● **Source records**
┌──

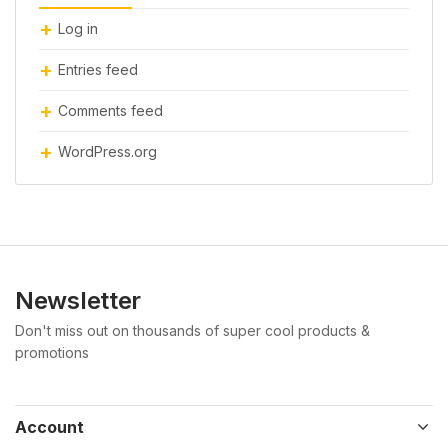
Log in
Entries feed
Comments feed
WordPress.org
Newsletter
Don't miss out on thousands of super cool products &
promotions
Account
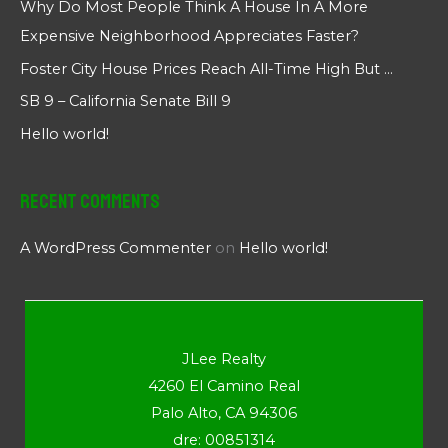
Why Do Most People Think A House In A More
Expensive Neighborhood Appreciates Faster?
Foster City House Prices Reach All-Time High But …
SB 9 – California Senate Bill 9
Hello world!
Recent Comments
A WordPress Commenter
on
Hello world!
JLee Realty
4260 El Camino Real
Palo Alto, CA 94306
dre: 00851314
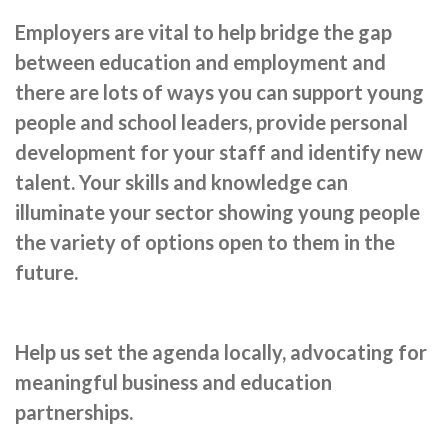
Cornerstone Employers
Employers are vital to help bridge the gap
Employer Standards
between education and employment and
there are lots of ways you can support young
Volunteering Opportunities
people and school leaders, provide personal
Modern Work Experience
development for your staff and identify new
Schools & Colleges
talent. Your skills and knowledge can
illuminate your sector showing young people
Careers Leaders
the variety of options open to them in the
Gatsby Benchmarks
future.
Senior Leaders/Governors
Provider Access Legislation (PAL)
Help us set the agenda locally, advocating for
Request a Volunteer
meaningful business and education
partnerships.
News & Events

└──
┌──

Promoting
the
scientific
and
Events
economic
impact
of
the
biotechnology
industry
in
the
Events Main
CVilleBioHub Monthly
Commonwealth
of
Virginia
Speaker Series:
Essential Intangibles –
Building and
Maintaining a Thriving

└──

● **Problem**
Your task is to copy every line of the entries that contains the string "young".

● **Your solution**
there are lots of ways you can support young
illuminate your sector showing young people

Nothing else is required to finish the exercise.